Provide again, from the entries below, every line from the one containing "Do you have any questions?" through the one containing "Features an innovative", exactly as written, and no other line.

- - - - -

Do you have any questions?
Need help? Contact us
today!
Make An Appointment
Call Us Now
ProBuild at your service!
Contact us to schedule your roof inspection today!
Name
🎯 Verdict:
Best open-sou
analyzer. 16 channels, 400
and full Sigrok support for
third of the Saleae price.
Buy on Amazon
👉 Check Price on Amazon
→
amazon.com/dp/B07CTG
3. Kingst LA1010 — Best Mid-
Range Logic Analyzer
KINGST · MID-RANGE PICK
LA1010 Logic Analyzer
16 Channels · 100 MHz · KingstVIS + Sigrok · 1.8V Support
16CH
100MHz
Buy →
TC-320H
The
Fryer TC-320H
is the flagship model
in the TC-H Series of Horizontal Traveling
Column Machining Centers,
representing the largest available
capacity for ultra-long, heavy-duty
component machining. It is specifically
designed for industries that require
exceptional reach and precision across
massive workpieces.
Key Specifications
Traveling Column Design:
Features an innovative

- - - - -

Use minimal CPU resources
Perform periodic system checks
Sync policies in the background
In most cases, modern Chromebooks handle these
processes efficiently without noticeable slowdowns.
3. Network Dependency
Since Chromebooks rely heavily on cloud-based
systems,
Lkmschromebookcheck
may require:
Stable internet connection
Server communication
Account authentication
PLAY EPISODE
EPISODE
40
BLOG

- - - - -

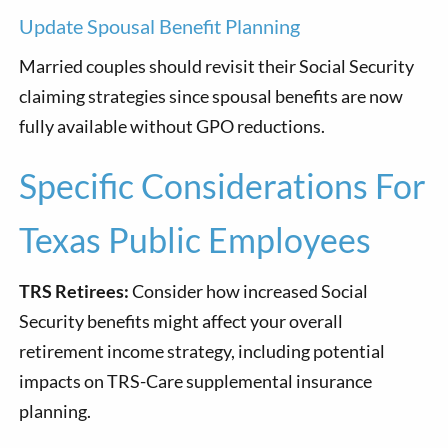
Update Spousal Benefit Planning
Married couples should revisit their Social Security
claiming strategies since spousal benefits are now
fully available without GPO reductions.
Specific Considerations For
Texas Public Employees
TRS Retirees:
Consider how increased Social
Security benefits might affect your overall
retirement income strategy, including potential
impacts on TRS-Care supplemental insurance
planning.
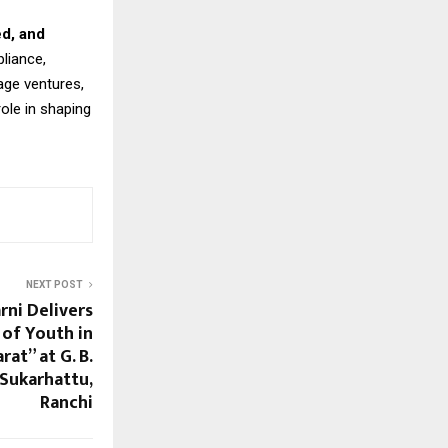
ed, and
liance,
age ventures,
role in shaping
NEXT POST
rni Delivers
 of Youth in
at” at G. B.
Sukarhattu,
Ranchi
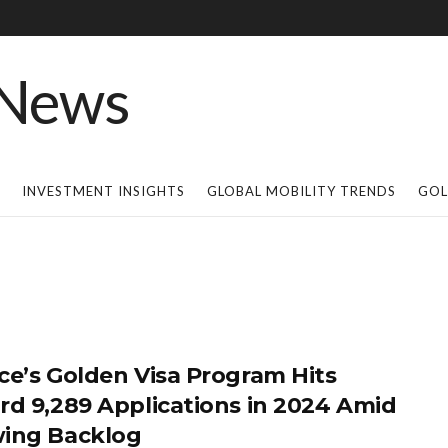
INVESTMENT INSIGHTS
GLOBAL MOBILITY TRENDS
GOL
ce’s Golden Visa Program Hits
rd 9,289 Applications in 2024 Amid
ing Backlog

- - - - -

### Task output
Do you have any questions?
Need help? Contact us
today!
Make An Appointment
Call Us Now
ProBuild at your service!
Contact us to schedule your roof inspection today!
Name
🎯 Verdict:
Best open-sou
analyzer. 16 channels, 400
and full Sigrok support for
third of the Saleae price.
Buy on Amazon
👉 Check Price on Amazon
→
amazon.com/dp/B07CTG
3. Kingst LA1010 — Best Mid-
Range Logic Analyzer
KINGST · MID-RANGE PICK
LA1010 Logic Analyzer
16 Channels · 100 MHz · KingstVIS + Sigrok · 1.8V Support
16CH
100MHz
Buy →
TC-320H
The
Fryer TC-320H
is the flagship model
in the TC-H Series of Horizontal Traveling
Column Machining Centers,
representing the largest available
capacity for ultra-long, heavy-duty
component machining. It is specifically
designed for industries that require
exceptional reach and precision across
massive workpieces.
Key Specifications
Traveling Column Design:
Features an innovative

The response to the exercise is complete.